Before lactose can be absorbed by the body it needs to be broken into its two component sugars. This process requires lactase. In most mammals, lactase activity decreases after weaning but, in some human ethnic groups, lactase activity can persist into adult life, enabling total digestion of large quantities of dietary lactose. This is the case in white Caucasians, for example, who comprise a large proportion of the UK population.
There are two ways by which lactose intolerance can be acquired. Primary lactase deficiency/non-persistence is a genetically inherited, age-related decrease in lactase activity, which normally becomes apparent between the ages of 5-20 years. It is not a condition of early childhood. The loss of lactase activity is rarely total, but decreases to 10-30% of the initial level of the enzyme activity. In primary lactase deficiency, the decrease in enzyme activity is permanent and cannot be induced by large quantities of lactose (by lactose ingestion). Secondary lactase deficiency is a transient state of lactase deficiency due to damage to the lining of the intestine where the lactase is produced. This damage can be caused by a severe bout of gastroenteritis, malnutrition, uncontrolled coeliac disease, inflammatory bowel disease (IBS), cancer or toxins. Although lactose intolerance is mainly present in the adult population, temporary secondary lactose intolerance can occur in babies and young children following gastroenteritis or other forms of infection affecting the intestinal tract. The symptoms of secondary lactose intolerance normally disappear when the intestinal wall has recovered from the injury, normally within 2-4 weeks.
The genetically-programmed and partial post-weaning loss of intestinal lactase activity affects up to 70% of the world’s population. The prevalence of high lactase activity levels in adulthood (and hence the ability to readily digest lactose) is most common among people of Northern European countries, where the climate is conducive to dairy farming and consequently milk and dairy products have been part of the adult daily diet for centuries. For example, in the UK, Sweden, Holland, Belgium and Ireland, only 5% of the population are thought to suffer any degree of lactose maldigestion. In other European countries, the prevalence of low levels of the lactase enzyme is higher, ranging from 15-75%, although the exact figures are difficult to determine. In the rest of the World, especially among Black and Asiatic communities where milk is not traditionally consumed as part of the typical adult diet, lactase deficiency (low levels of the enzyme) can be almost 100%.
If lactose is thought to be the cause of digestive problems, a diet without milk, milk products and other lactose-containing foods can be tried for 2-3 weeks; if symptoms disappear with a milk-free diet and appear again after reintroduction of milk into the diet, lactose intolerance is likely. The activity of intestinal lactase can be measured either directly or indirectly. Direct methods include intestinal biopsy and intestinal perfusion. Indirect methods comprise giving a standard dose of lactose, normally 50g in liquid form (equal to 1 litre of milk), and the subsequent measurement of blood glucose or breath hydrogen. A small increase or no increase in blood glucose after lactose ingestion indicates that lactose has not been hydrolysed and absorbed in the small intestine. An increase in hydrogen concentration in expired air after lactose ingestion is the result of bacterial fermentation of lactose in the colon. However, decreased activity of intestinal lactase does not necessarily mean that the person will suffer from lactose intolerance when consuming the typical diet of the country, which is unlikely to provide such high concentrations of lactose (a glass of milk typically provides about 8g).

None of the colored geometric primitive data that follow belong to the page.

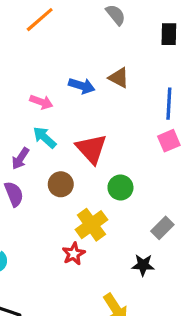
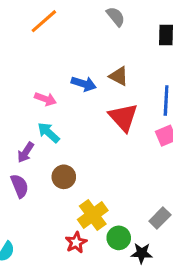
red triangle: (91, 149) -> (123, 117), moved
green circle: (120, 188) -> (119, 238), moved

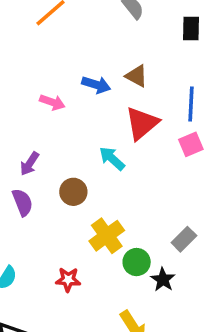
red triangle: (123, 117) -> (142, 123), turned 32
cyan arrow: (49, 133) -> (112, 158), moved
red star: (76, 242) -> (68, 280), moved, turned 30
black star: (142, 253) -> (163, 280), turned 30

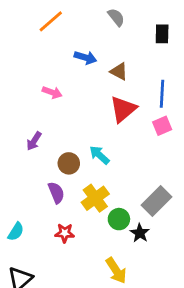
blue arrow: (96, 85) -> (85, 58), moved
cyan arrow: (112, 158) -> (99, 155), moved
purple semicircle: (22, 202) -> (56, 193), moved
gray rectangle: (184, 239) -> (157, 201), size x1.5

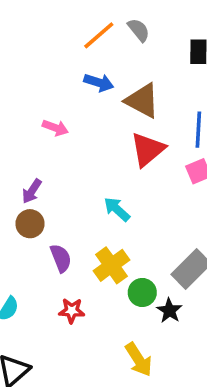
orange line: (51, 21) -> (99, 35), moved
brown triangle: (119, 71) -> (142, 101), size x1.5
brown circle: (69, 163) -> (30, 224), moved

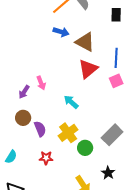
pink arrow: (55, 128) -> (41, 83), moved, turned 48
brown circle: (30, 224) -> (23, 118), moved
black star: (169, 311) -> (108, 173), moved

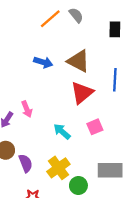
blue arrow: (61, 32) -> (43, 62), moved
pink square: (116, 81) -> (95, 127), moved
gray rectangle: (112, 135) -> (110, 170), turned 45

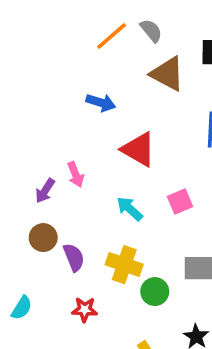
brown triangle: (78, 61) -> (167, 74), moved
red triangle: (82, 93) -> (139, 149), moved, turned -50
yellow cross: (58, 168) -> (124, 265), turned -35

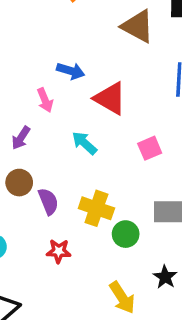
blue arrow: (101, 103) -> (71, 71), moved
pink arrow: (76, 175) -> (45, 100), moved
cyan arrow: (130, 209) -> (84, 143), moved

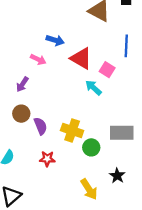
pink arrow: (45, 100) -> (38, 59), turned -42
cyan arrow: (84, 143) -> (94, 88), moved
pink square: (150, 148) -> (107, 70), moved, turned -35

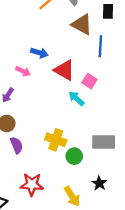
blue line: (126, 46) -> (100, 46), moved
purple semicircle: (40, 126) -> (17, 145), moved
red star: (47, 159) -> (32, 184), moved, size x1.5

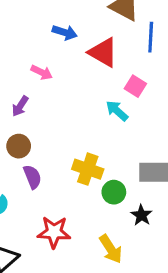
blue arrow: (39, 53) -> (65, 32), moved
red triangle: (64, 70) -> (103, 52), moved
black star: (99, 183) -> (141, 215), moved

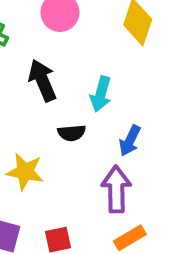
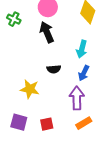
black arrow: (42, 80) -> (47, 32), moved
cyan arrow: (101, 94) -> (82, 49), moved

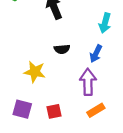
cyan arrow: (82, 49) -> (105, 23), moved

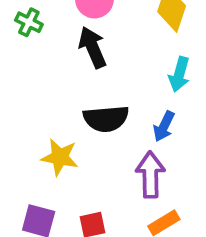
black semicircle: (62, 49) -> (106, 119), size x1.6

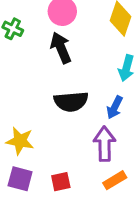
yellow star: (60, 157) -> (20, 141), moved

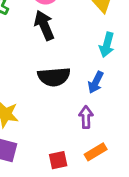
purple arrow: (105, 144) -> (86, 117), size x0.7
red square: (61, 182) -> (58, 160), moved

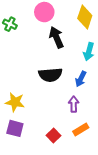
black arrow: (44, 25) -> (56, 37), moved
red square: (58, 160) -> (53, 136), turned -32

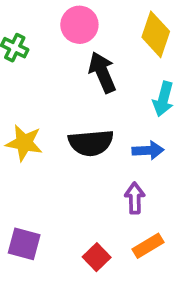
blue arrow: (81, 79) -> (148, 150), turned -119
yellow star: (15, 102) -> (24, 143), moved

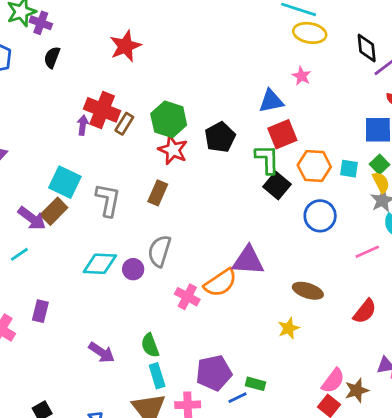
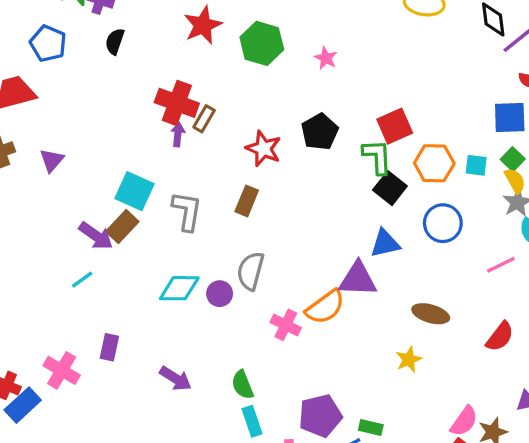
pink star: (302, 76) -> (326, 58), moved
blue triangle: (271, 101) -> (385, 243), moved
green hexagon: (169, 119) -> (262, 43), moved
purple arrow: (83, 125) -> (178, 135), moved
purple arrow: (102, 352) -> (175, 379), moved

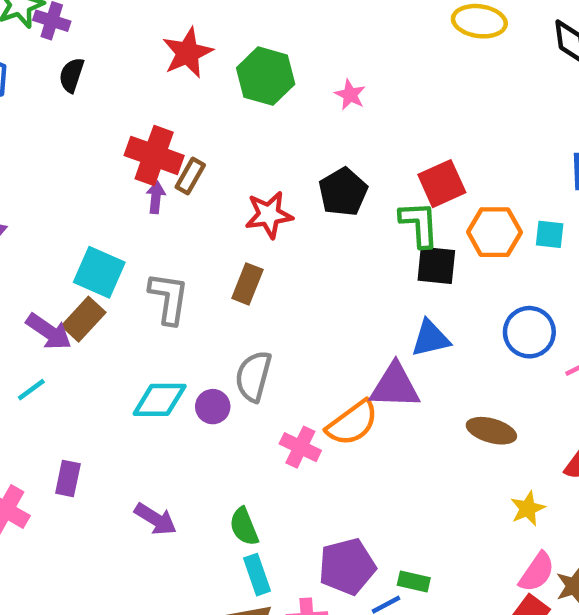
red star: (263, 149) -> (269, 215), turned -30
black square: (390, 188) -> (436, 265), turned -32
blue circle: (443, 223) -> (529, 332), moved
yellow star: (409, 360) -> (528, 509), moved

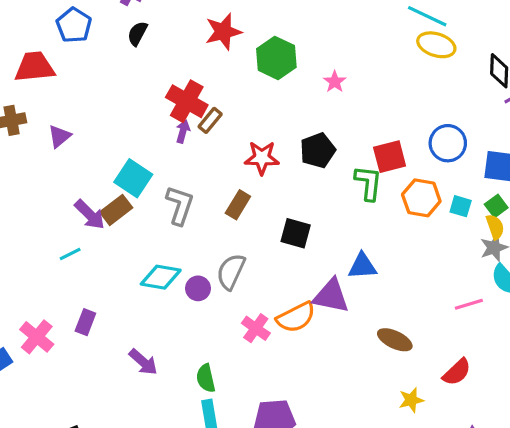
black square: (436, 265) -> (296, 233), moved
blue circle: (529, 332) -> (448, 143), moved

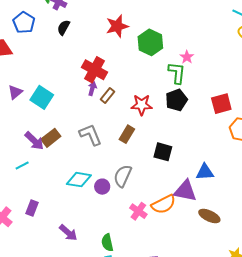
brown rectangle: (210, 120) -> (107, 95), moved
cyan square: (133, 178) -> (42, 97), moved
green L-shape: (368, 183) -> (177, 73), moved
gray L-shape: (180, 205) -> (91, 135), turned -40
brown ellipse: (395, 340) -> (209, 216), moved

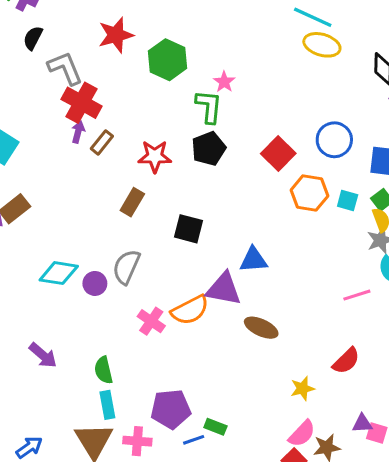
red square: (221, 104) -> (278, 154), turned -30
gray L-shape: (91, 135) -> (65, 68), moved

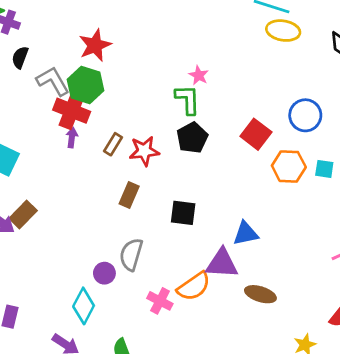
green hexagon: (168, 60) -> (85, 85), moved
brown rectangle: (102, 142) -> (113, 144), moved
cyan diamond: (59, 273) -> (84, 306), moved, turned -64

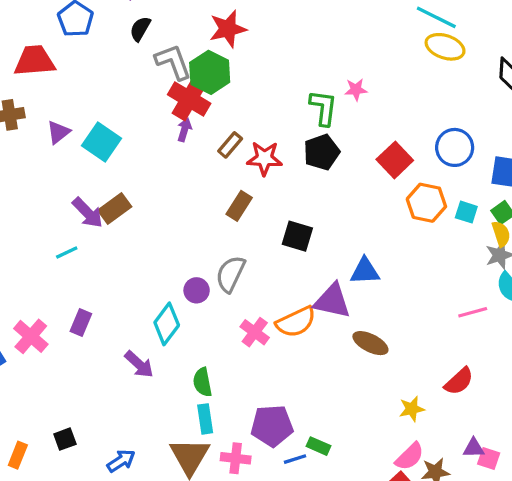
pink star: (199, 75) -> (356, 90), moved, turned 30

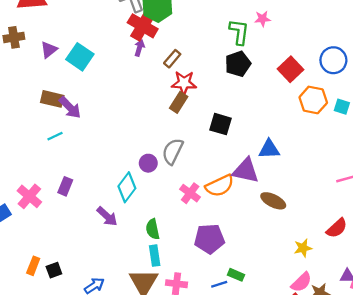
red star: (264, 158) -> (184, 83), moved
brown rectangle: (115, 208) -> (52, 99), moved, turned 50
purple pentagon: (272, 426) -> (209, 239), moved
orange rectangle: (18, 455) -> (33, 266), moved

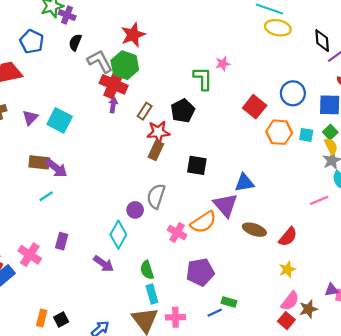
black pentagon: (238, 64) -> (183, 111), moved
purple triangle: (246, 171) -> (225, 205), turned 44
red semicircle: (337, 228) -> (288, 237), moved

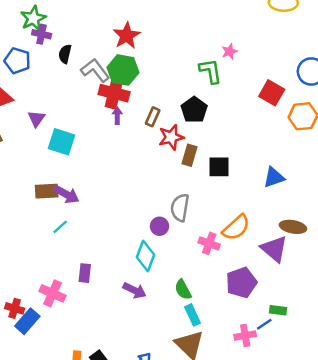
purple cross: (67, 15) -> (42, 34), moved
purple triangle: (30, 118) -> (36, 119), moved
brown rectangle: (156, 150) -> (190, 155), moved
purple triangle: (225, 205) -> (274, 249), moved
pink cross: (175, 317) -> (245, 335), moved

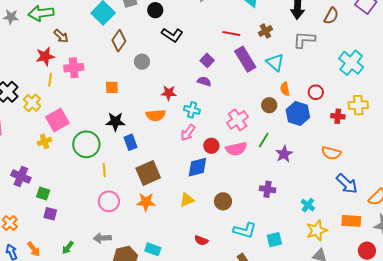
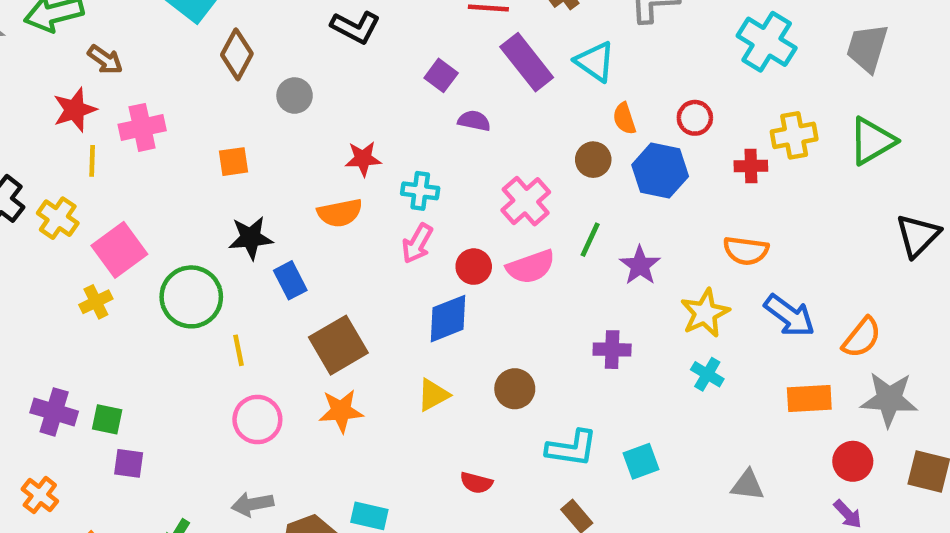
purple semicircle: (204, 81) -> (474, 121), moved
purple cross: (21, 176) -> (54, 412), moved
yellow star: (317, 230) -> (705, 313), moved

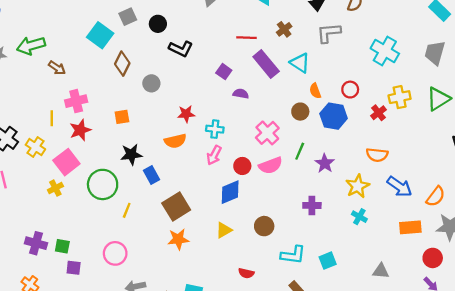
red star: (75, 110) -> (80, 130), moved
red cross: (751, 166) -> (379, 113), turned -35
yellow line: (239, 350) -> (127, 210), turned 35
pink circle: (257, 419) -> (115, 253), moved

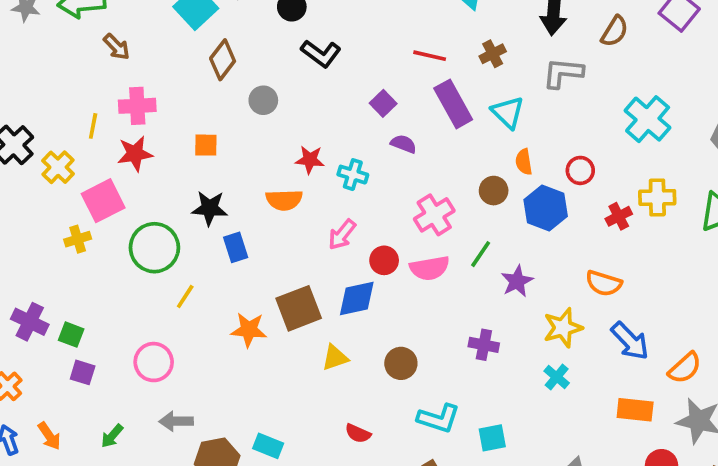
cyan cross: (215, 129) -> (353, 175), moved
brown square: (176, 207) -> (299, 308), moved
orange star: (178, 239) -> (249, 330), moved

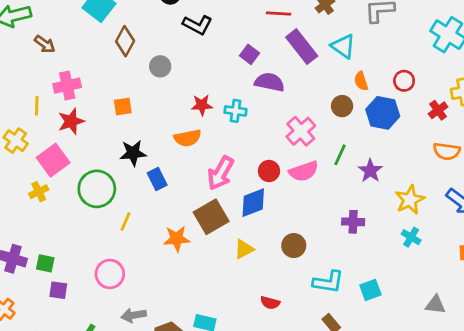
purple semicircle: (404, 144) -> (270, 82), size x1.5
pink arrow: (342, 235) -> (221, 173), moved, size x1.4
orange semicircle: (604, 283) -> (447, 151), moved

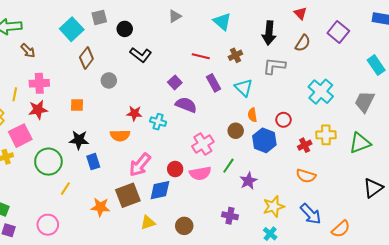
purple rectangle: (302, 47) -> (214, 83), size x0.7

In principle, the symptoms of lactose intolerance are dose-dependent: the larger the amount of lactose administered, the more pronounced the symptoms are likely to be. However, the gastrointestinal symptoms caused by lactose maldigestion can vary between individuals and other factors can also affect the degree of intolerance. Slow gastric emptying and long intestinal transit time have been shown to improve lactose absorption. Therefore, for sufferers, it helps to have lactose as a part of a meal rather than between meals. The metabolic activity of colonic flora varies greatly between individuals and is thought to play an important role in the appearance or absence of intolerance symptoms, which are independent of lactase activity in the intestine. Unabsorbed lactose increases the acidity of the colon contents, causing changes in the composition of the colonic bacteria and their metabolic activities. Over time, some adaptation of bacterial flora might lead to improved tolerance of lactose, despite maldigestion.
Because the symptoms of lactose intolerance and irritable bowel syndrome (IBS) are very similar, misdiagnosis between the conditions is likely. In double-blind controlled studies, self-diagnosed lactose intolerant individuals were not found to suffer significantly more from intolerance symptoms whether they were consuming ordinary milk containing 15g lactose per day or lactose hydrolysed milk (i.e. low lactose milk). Other studies have demonstrated that not all patients with suspected lactose intolerance improve with a lactose-free diet, and therefore are more likely to suffer from IBS than lactose intolerance. However, an individual can have lactase deficiency and suffer from IBS, in which case the symptoms of lactose consumption can be aggravated.